Below are several entries. Transcribe exactly those lines that fall from the one with "Die schnellsten Wege zu unseren News" through the one with "MITARBEITERINNEN", end lines included.

··· Data ···

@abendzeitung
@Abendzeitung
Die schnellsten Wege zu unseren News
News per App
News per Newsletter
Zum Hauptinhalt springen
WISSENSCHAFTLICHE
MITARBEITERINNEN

···
··· Data ···

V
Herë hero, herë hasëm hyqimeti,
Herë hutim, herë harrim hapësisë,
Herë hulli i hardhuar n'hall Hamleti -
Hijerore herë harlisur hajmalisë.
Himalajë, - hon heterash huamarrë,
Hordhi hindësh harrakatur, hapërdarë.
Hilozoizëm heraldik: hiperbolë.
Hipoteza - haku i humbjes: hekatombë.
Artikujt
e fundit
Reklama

···

> [Task answer]
Die schnellsten Wege zu unseren News
News per App
News per Newsletter
Zum Hauptinhalt springen
WISSENSCHAFTLICHE
MITARBEITERINNEN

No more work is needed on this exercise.